> Assigned task:
If a line in the listing carries the word "sich", return a copy of that line.
(Beginning of Data section)
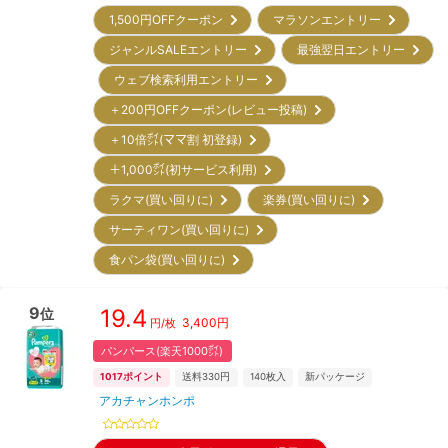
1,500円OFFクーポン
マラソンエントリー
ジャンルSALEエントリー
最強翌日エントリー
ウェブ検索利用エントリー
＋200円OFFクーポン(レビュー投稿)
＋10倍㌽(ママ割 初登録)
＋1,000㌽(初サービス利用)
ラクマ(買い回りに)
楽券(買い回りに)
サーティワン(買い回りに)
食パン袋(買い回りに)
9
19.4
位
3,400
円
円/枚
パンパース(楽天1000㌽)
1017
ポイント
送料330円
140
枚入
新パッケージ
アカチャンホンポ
(End of Data section)
(Beginning of Data section)
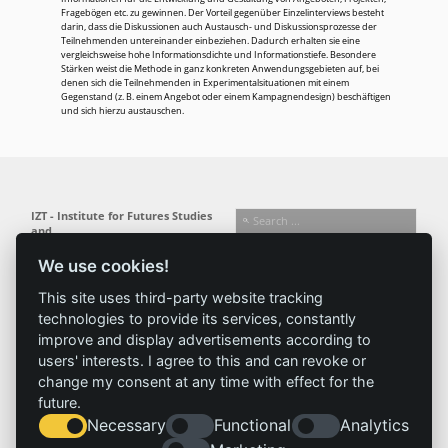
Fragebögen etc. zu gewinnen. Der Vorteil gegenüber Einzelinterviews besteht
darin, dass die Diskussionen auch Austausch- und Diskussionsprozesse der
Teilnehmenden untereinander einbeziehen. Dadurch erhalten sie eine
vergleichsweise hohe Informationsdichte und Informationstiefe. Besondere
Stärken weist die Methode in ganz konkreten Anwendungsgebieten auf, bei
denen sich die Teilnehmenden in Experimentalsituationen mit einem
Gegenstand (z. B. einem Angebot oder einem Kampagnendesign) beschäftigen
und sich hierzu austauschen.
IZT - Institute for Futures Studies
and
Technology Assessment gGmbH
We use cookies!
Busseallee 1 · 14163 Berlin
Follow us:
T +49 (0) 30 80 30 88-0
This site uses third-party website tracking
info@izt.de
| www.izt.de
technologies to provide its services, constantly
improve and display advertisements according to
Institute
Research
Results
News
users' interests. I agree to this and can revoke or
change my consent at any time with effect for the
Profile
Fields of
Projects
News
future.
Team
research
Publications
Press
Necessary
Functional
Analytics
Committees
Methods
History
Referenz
(End of Data section)
> Written answer:
denen sich die Teilnehmenden in Experimentalsituationen mit einem
und sich hierzu austauschen.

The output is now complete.